Links to Consider, 8/19
Will Marshall on state capacity; Yuval Levin on children and the Internet; Martin Gurri on the culture/political war; Tim Roemer on electoral sabotage;
Paul Light of the Brookings Institution, a leading expert on public attitudes toward government, reports that demand for “very major” reform of government is at a 20-year high, rising from just 37 percent in 1997 to 60 percent today.
Light sorts voters into four groups with distinct perspectives on government. The largest (44 percent) is “dismantlers,” who favor smaller government and big changes in how it operates. “Rebuilders” (24 percent) want bigger government but share the dismantlers’ desire for major government reform.
“Expanders” (24 percent) are most enthusiastic about bigger government and less interested in reform. “Streamliners” (10 percent), want smaller government and only some reform.
It’s the state-capacity libertarian moment!
Marshall’s fear is that the “expanders” have outsized influence in the current Democratic Party. He wants reformers to have more influence. He suffers from Clinton nostalgia the same way that many on the right suffer from Reagan nostalgia.
By raising the Children’s Online Privacy Protection Act’s minimum age from 13 to 18 (with an option for parents to verifiably approve an exemption for their kids as the law already permits), and by providing for effective age verification and meaningful penalties for the platforms, Congress could offer parents a powerful tool to push back against the pressure to use social media.
Reliable age verification is feasible. For instance, as the policy analyst Chris Griswold has proposed, the Social Security Administration (which knows exactly how old you are) “could offer a service through which an American could type his Social Security number into a secure federal website and receive a temporary, anonymized code via email or text,” like the dual authentication methods commonly used by banks and retailers. With that code, the platforms could confirm your age without obtaining any other personal information about you.
My instinct is to reject this idea, although I cannot articulate my reasons. Off the top of my head, I would say that I don’t want to encourage more partnership between social media companies and government, I don’t want to give parents the sense that government can do their job for them, and I don’t want to encourage the view that targeted advertising is the root of all evil in modern technology.

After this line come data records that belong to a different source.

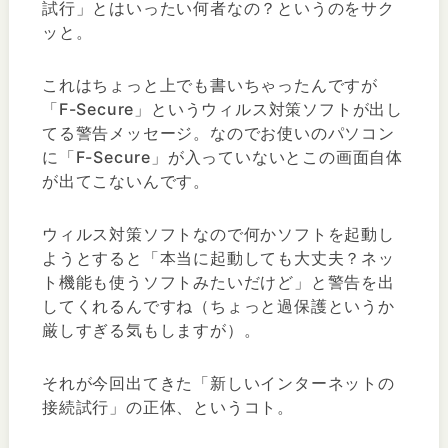
試行」とはいったい何者なの？というのをサク
ッと。
これはちょっと上でも書いちゃったんですが
「F-Secure」というウィルス対策ソフトが出し
てる警告メッセージ。なのでお使いのパソコン
に「F-Secure」が入っていないとこの画面自体
が出てこないんです。
ウィルス対策ソフトなので何かソフトを起動し
ようとすると「本当に起動しても大丈夫？ネッ
ト機能も使うソフトみたいだけど」と警告を出
してくれるんですね（ちょっと過保護というか
厳しすぎる気もしますが）。
それが今回出てきた「新しいインターネットの
接続試行」の正体、というコト。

Since conservatives and Republicans are politically strong but culturally nonexistent, they will flex their political muscle to try to right the imbalance. Virginia and Florida have banned the teaching of certain progressive doctrines in public schools. When Disney, Florida’s largest employer, vocally condemned these laws, the company was punished with the removal of local privileges. Should Republicans win Congress and the White House, I would expect American politics to experience a cultural Armageddon. The output of culture can’t be legislated on demand: otherwise, the Soviet Union would have been a golden age of creativity. But raw political power can make the cost of cultural monopoly—and of idle posturing, Disney-style—unpleasantly high.
I wonder how this will play out. As you know, I don’t think very highly of using political means to fight the culture war. But the counter-argument is that the rest of us are “culturally nonexistent” and so we have no choice.
John Gibbs, a former Trump administration official who questions the outcome of the 2020 election, spent almost $339,000 to spread his message in last Tuesday’s Michigan Republican congressional primary. The Democratic Congressional Campaign Committee spent even more—$450,000—to prop up Mr. Gibbs on TV and propel him to a narrow win over Rep. Peter Meijer, one of only 10 House Republicans who voted to impeach Donald Trump after Jan. 6, 2021.
I regard this as the most indefensible political trick of my lifetime. We should not have one political party choosing its opponents by intervening in the other party’s primaries. I would like to see as a one-time punishment all of the Democratic Congressmen who work on the DCCC be stripped of committee assignments for two years. What I fear instead is an escalation of dirty tricks.
I think "culture wars" is an inaccurate (and losing) description of what the right is fighting against. A more accurate description of a large part of the fight is the fight against institutionalized anti white (and anti asian) racism. One side favors race based discrimination; the other doesn't.
The right had been so demoralized by the left that they are terrified to call things by their proper names and instead use euphemisms like culture wars.
Regarding electoral sabotage, this can backfire. In the 2016 presidential campaign, many Democrats were enthusiastic for a Trump nomination believing he was the least electable of the primary candidates.